I swear, another post I hadn't planned to do today. Because you see, I've really just had it with the Clintons and their Campaign. Yet, as many have said, it's like a horrible car crash - you want to look away, but you just cannot. So I've been looking through the West Virginia News, checking to see how Bill's Jaunt through the Appalachian Regions of Madison, Williamson, Wayne and Ripley went yesterday. Most of the reviews were typical of the fawning coverage a beloved ex-President would get in small town America. I've found few references (yet) to the types of divisive and inflammatory comments he made earlier in the week. No reports of his temper flaring again. His speeches contain a healthy dose of Coal Talk and even healthier doses of "she can still win if enough of you vote for her". But among the articles I did run across this GEM of a quote. And as the campaigning will soon come to an end, I thought it might be the last time to share a little bit of Bill !
The Designated Ambassador to Rural AmericaWAYNE (AP) -- Hillary Rodham Clinton is counting on a victory in West Virginia, and it's her husband's job to run up the score.
Former President Bill Clinton traveled much of the state Thursday and today, hoping to inspire voters in out-of-the-way places like Sutton, Fayetteville and Williamson to turn out in large enough numbers to silence some of the national speculation that his wife's bid for the Democratic nomination is essentially finished. The former president may be the campaign's best chance of scoring a big win in West Virginia. His popularity remains potent in the parts of West Virginia he visited.
Along U.S. 52 in Mingo and Wayne counties, crowds of schoolchildren and residents lined the road to wave flags and cheer as Clinton's motorcade passed.
"I'm sort of the designated ambassador to rural America,'' he joked to a crowd at Wayne High School.
Clinton also praised his wife's ability to fight back.
"She just comes up like that Whac-A-Mole machine,'' he said referring to her victories in Ohio, Texas and Indiana. "All the commentary class keeps saying 'I just whacked that mole. How does she keep coming up?'"Speaking to an enthusiastic crowd earlier at the Madison Fire Department, Clinton reiterated that large turnouts in West Virginia and Kentucky are essential to his wife's chances of winning.
"She can win the popular vote, she's clearly the most electable according to all the national polls,'' he said. "Between now and August the superdelegates are going to have to do a lot of thinking if they want to win.'' Some people who turned out to hear Clinton said they still think his wife will be the nominee. "If she takes West Virginia, Kentucky and Oregon, she still stands a good chance with the delegates,'' Inas Evans said at an afternoon campaign stop by the former president in Evans' hometown of Williamson. "And we just have to pray that the good Lord sees fit to give her to us as a leader.''
The Clinton campaign is hoping that West Virginia -- a state rich in the white, older, working-class voters who have doggedly supported her -- will provide a lift after the damaging results of Tuesday's primaries, in which she lost North Carolina and won Indiana by too small a margin to derail rival Barack Obama's bid for the nomination.

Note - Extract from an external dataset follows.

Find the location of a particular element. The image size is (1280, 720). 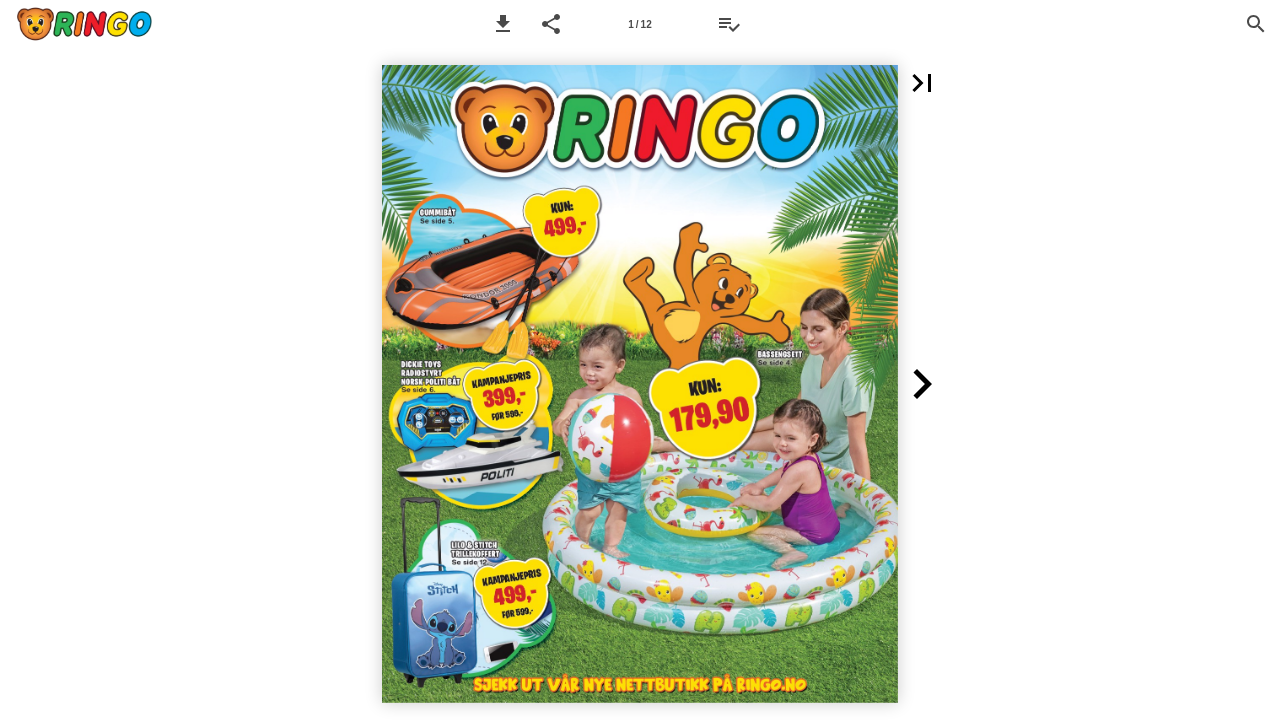

[Side 1] is located at coordinates (640, 24).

At the Williamson stop, fliers were distributed to the crowd urging supporters to get out the vote. The fliers asked voters not only to vote early, but also to spread the word about their candidate by making phone calls, going door to door, waving signs and helping with campaign events.
Speaking in gymnasiums and fairgrounds in rural towns, Bill Clinton returned repeatedly to the words "people like you and places like this'' as the keys that could help his wife stop Obama's momentum. With Obama planning to visit the Mountain State on Monday, his supporters were doing much of the same. On Thursday, the campaign sent Max Kennedy, son of Robert and Ethel Kennedy, to Huntington and Pittsburgh Steelers' owner Dan Rooney to Wheeling and Weirton.

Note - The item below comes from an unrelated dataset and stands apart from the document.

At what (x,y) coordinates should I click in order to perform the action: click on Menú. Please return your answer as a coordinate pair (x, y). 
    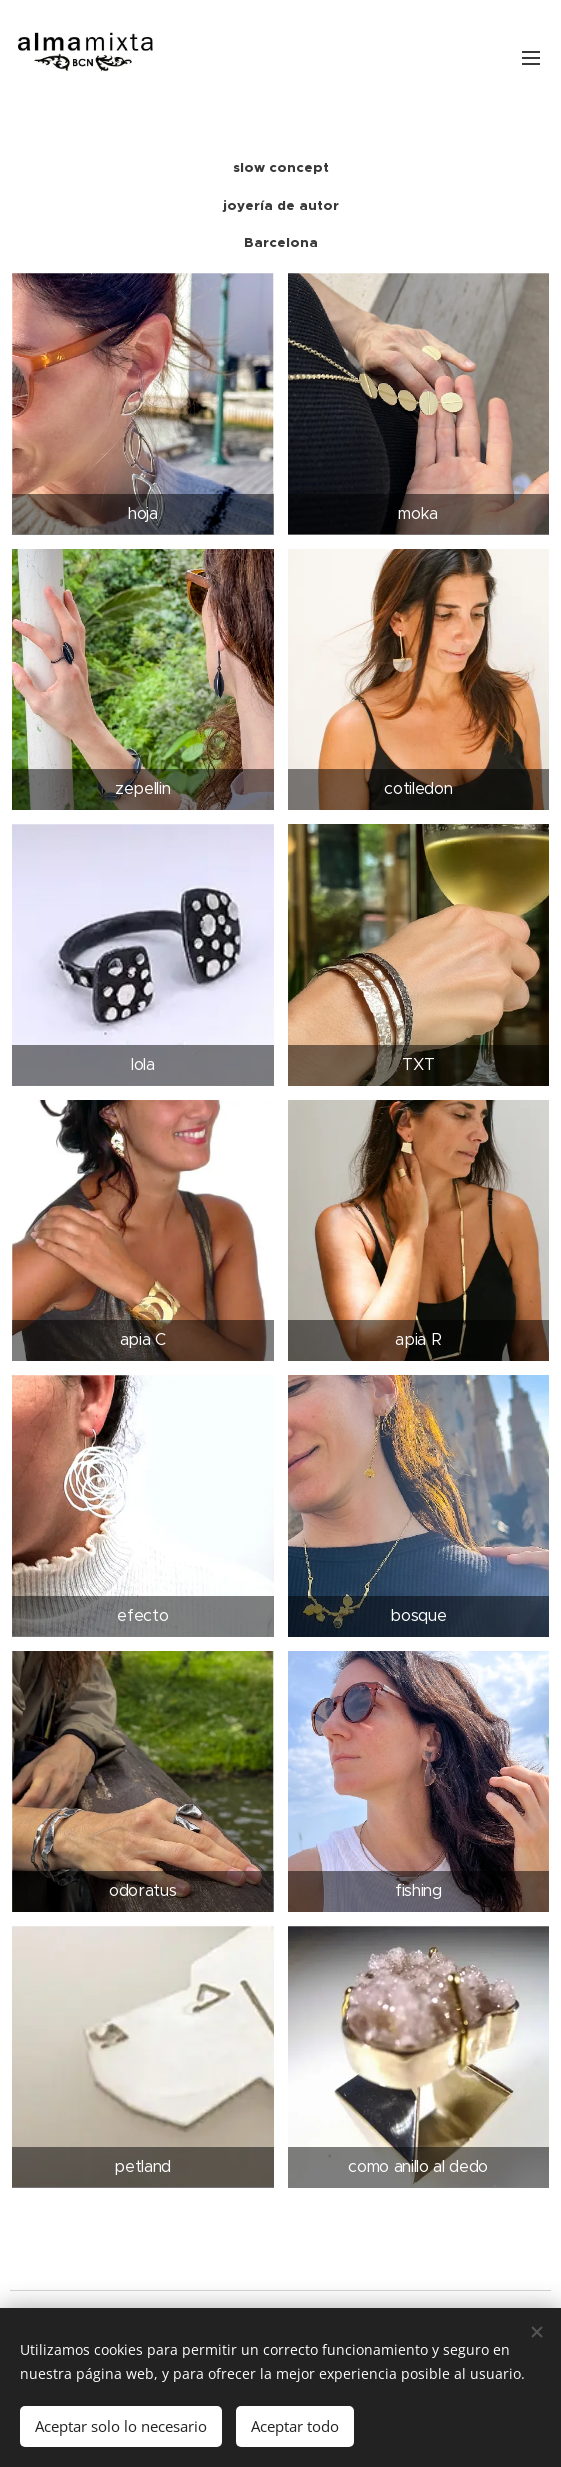
    Looking at the image, I should click on (531, 58).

Obama's convincing lead in delegates and the popular vote is showing signs of dispiriting even some of Clinton's supporters. Jean Miller of Union came out in a downpour Thursday to see the former president speak in Fairlea, and
although she proudly wore a Hillary Clinton sticker, she doesn't have much hope for her candidate's success. "The way it is now, with the primaries that are left, she still won't have enough delegates,'' Miller said. "She can't win, and sometimes I think it's hurting our party.'' Miller said the longer the Democratic race continues, the better it is for the presumptive Republican nominee John McCain. <snip>
God love you, Bill. And I mean that. You've worked your heart out. Maybe you're trying to make up for the sins of the past, but God knows and I know you have a good heart. Time to pack it in.. and I believe you know this. There is work left for you to do in this country. Time to heal the party you love.. please.